** INPUT DATA follows **

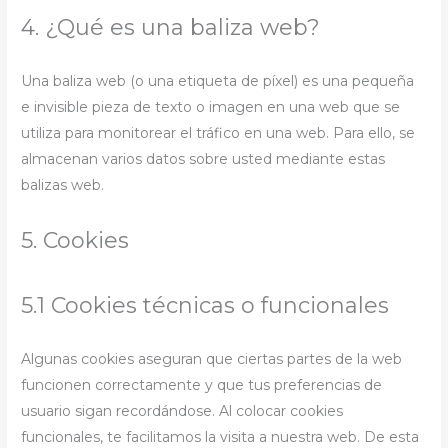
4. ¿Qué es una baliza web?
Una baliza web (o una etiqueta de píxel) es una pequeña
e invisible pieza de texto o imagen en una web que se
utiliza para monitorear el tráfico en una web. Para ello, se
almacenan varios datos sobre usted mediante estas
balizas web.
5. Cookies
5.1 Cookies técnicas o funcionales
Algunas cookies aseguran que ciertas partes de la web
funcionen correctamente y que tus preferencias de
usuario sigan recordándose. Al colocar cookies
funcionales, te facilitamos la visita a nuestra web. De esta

** End of INPUT DATA **

◆ WHAT THE TASK ASKS ◆
Read the entries above, then pull out the lines that include "funcionales".

◆ WRITTEN SOLUTION ◆
5.1 Cookies técnicas o funcionales
funcionales, te facilitamos la visita a nuestra web. De esta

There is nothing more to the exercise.